Wie wirkt sich der neue § 23 Absatz 1a der Straßenverkehrs-Ordnung auf die Verkehrsteilnehmer aus?
§ 23 Absatz 1a der Straßenverkehrs-Ordnung (StVO) ist seit dem 19. Oktober 2017 in Kraft. Aktuell bezieht sich die Regelung auf alle elektronischen Geräte, die der Kommunikation, Information oder Organisation dienen oder zu dienen bestimmt sind. Schon vor der Änderung im Jahr 2017 tendierte die Rechtsprechung dazu, den Begriff "Benutzung" weit auszulegen, so dass auch künftig davon ausgegangen werden kann, dass jegliches Beanspruchen irgendeiner Smartphone-Funktion ausreicht, um die Anforderungen an eine Benutzung zu erfüllen. In jedem Falle liegt eine Ordnungswidrigkeit vor, wenn das Gerät zur Benutzung aufgenommen oder gehalten wird.
Neue Regeln auf einen Blick:
- Mobil-/Autotelefone wurden erweitert auf elektronische Geräte zur Kommunikation, Information oder Organisation wie zum Beispiel:
- Smartphones,
- Tablets,
- Laptops,
- Notebooks,
- Smartwatches.
- Das Aufnehmen/Halten zur Benutzung ist ausnahmslos verboten.

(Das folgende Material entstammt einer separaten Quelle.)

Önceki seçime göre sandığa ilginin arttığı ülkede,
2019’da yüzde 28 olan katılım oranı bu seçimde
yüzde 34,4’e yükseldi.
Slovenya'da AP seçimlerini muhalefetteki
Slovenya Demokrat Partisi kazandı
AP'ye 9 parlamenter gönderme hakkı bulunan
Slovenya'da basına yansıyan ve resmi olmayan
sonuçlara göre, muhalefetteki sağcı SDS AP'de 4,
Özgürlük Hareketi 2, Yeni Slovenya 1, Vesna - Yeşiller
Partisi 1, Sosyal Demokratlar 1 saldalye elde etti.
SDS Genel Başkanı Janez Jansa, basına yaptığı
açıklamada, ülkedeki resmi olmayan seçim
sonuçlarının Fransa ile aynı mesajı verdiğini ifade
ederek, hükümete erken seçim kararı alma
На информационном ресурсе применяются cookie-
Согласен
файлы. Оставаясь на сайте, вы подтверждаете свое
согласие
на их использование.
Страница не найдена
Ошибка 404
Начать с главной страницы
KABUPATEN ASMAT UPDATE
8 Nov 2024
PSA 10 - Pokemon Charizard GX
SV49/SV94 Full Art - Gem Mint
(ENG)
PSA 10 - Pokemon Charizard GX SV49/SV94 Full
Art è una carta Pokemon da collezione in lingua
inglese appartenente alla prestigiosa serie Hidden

Auch die Nutzung bei "Start-Stop-Automatik" oder einem Elektromotor im Ruhemodus ist nicht erlaubt.
Be smarter than your phone
Wer bei Tempo 50 nur zwei Sekunden lang WhatsApp-Nachrichten checkt, sieht 30 Meter lang nicht, was vor ihm passiert. Wer zwei Sekunden die neuen Instagram-Stories auf dem Fahrradsattel liest, hat schnell 10 Meter im Tunnelblick zurückgelegt. Dabei entgeht, ob der Vordermann bremst, die Ampel auf Rot springt oder plötzlich ein Kind auf die Fahrbahn läuft.

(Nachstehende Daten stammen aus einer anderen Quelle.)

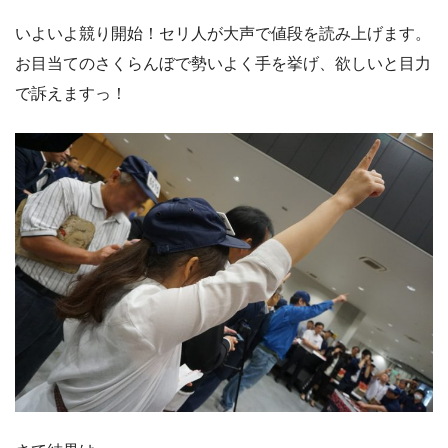
いよいよ競り開始！セリ人が大声で値段を読み上げます。
お目当てのさくらんぼで勢いよく手を挙げ、欲しいと目力
で訴えますっ！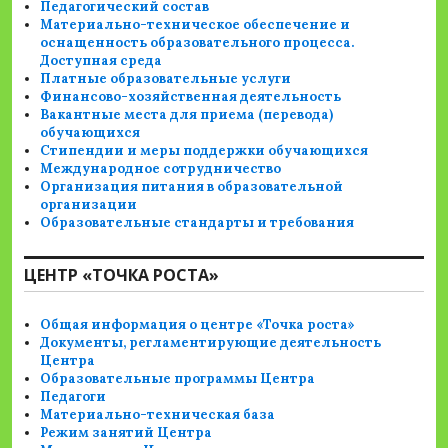
Педагогический состав
Материально-техническое обеспечение и
оснащенность образовательного процесса.
Доступная среда
Платные образовательные услуги
Финансово-хозяйственная деятельность
Вакантные места для приема (перевода)
обучающихся
Стипендии и меры поддержки обучающихся
Международное сотрудничество
Организация питания в образовательной
организации
Образовательные стандарты и требования
ЦЕНТР «ТОЧКА РОСТА»
Общая информация о центре «Точка роста»
Документы, регламентирующие деятельность
Центра
Образовательные программы Центра
Педагоги
Материально-техническая база
Режим занятий Центра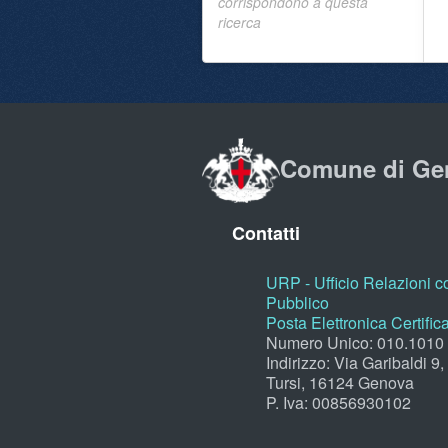
corrispondono a questa
ricerca
Comune di Ge
Contatti
URP - Ufficio Relazioni co
Pubblico
Posta Elettronica Certific
Numero Unico: 010.1010
Indirizzo: Via Garibaldi 9
Tursi, 16124 Genova
P. Iva: 00856930102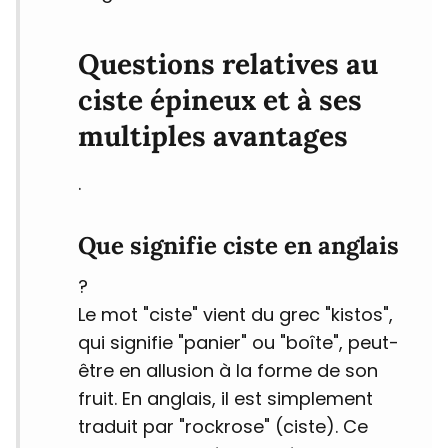
Questions relatives au
ciste épineux et à ses
multiples avantages
.
Que signifie ciste en anglais
?
Le mot "ciste" vient du grec "kistos",
qui signifie "panier" ou "boîte", peut-
être en allusion à la forme de son
fruit. En anglais, il est simplement
traduit par "rockrose" (ciste). Ce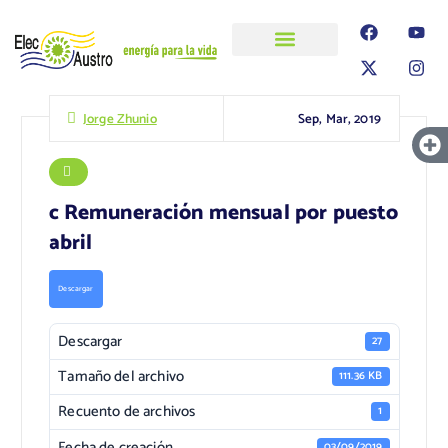
ELECAUSTRO
Transparencia
Información
Proyectos
Sep, Mar, 2019
Jorge Zhunio
c Remuneración mensual por puesto
abril
Descargar
Descargar
27
Tamaño del archivo
111.36 KB
Recuento de archivos
1
Fecha de creación
03/09/2019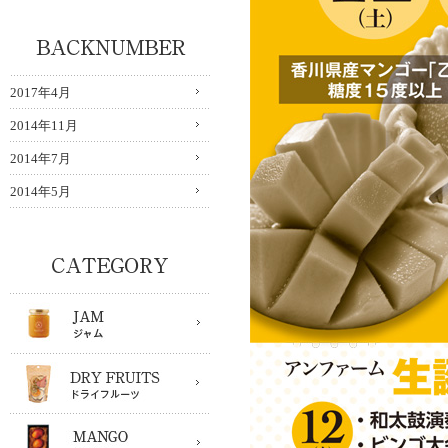
2017年4月
2014年11月
2014年7月
2014年5月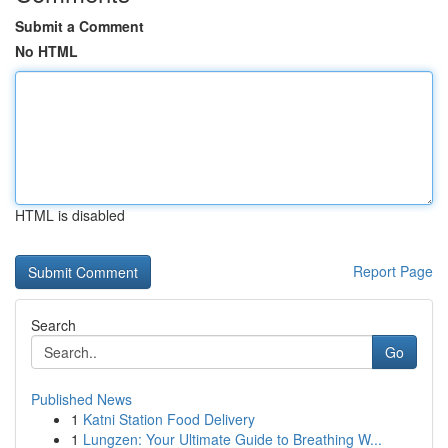
Submit a Comment
No HTML
HTML is disabled
Report Page
Search
Go
Published News
1
Katni Station Food Delivery
1
Lungzen: Your Ultimate Guide to Breathing W...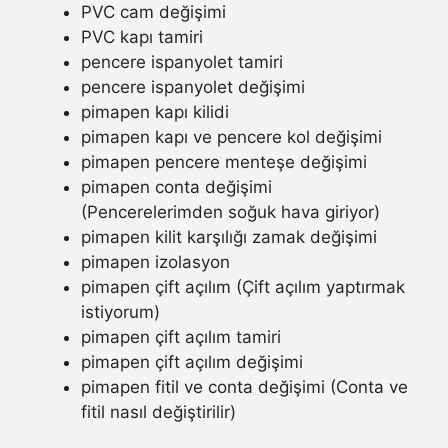
PVC cam değişimi
PVC kapı tamiri
pencere ispanyolet tamiri
pencere ispanyolet değişimi
pimapen kapı kilidi
pimapen kapı ve pencere kol değişimi
pimapen pencere menteşe değişimi
pimapen conta değişimi
(Pencerelerimden soğuk hava giriyor)
pimapen kilit karşılığı zamak değişimi
pimapen izolasyon
pimapen çift açılım (Çift açılım yaptırmak
istiyorum)
pimapen çift açılım tamiri
pimapen çift açılım değişimi
pimapen fitil ve conta değişimi (Conta ve
fitil nasıl değiştirilir)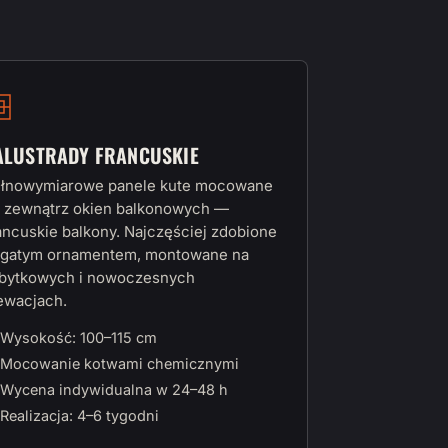
ALUSTRADY FRANCUSKIE
łnowymiarowe panele kute mocowane
 zewnątrz okien balkonowych —
ancuskie balkony. Najczęściej zdobione
gatym ornamentem, montowane na
bytkowych i nowoczesnych
ewacjach.
Wysokość: 100–115 cm
Mocowanie kotwami chemicznymi
Wycena indywidualna w 24–48 h
Realizacja: 4–6 tygodni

Einmal kurz online - für immer offline In einer Sekunde kann mehr passieren als man denkt! Ein kurzer Blick aufs Handy ist lebensgefährlich. Um auf die Gefahren durch Ablenkung aufmerksam machen, hat die Polizei in Lippe und Paderborn gemeinsam mit Studierenden der Hochschule Ostwestfalen-Lippe drei eindringliche Videos produziert. Keine WhatsApp-Nachricht, kein Anruf ist ein Menschenleben wert.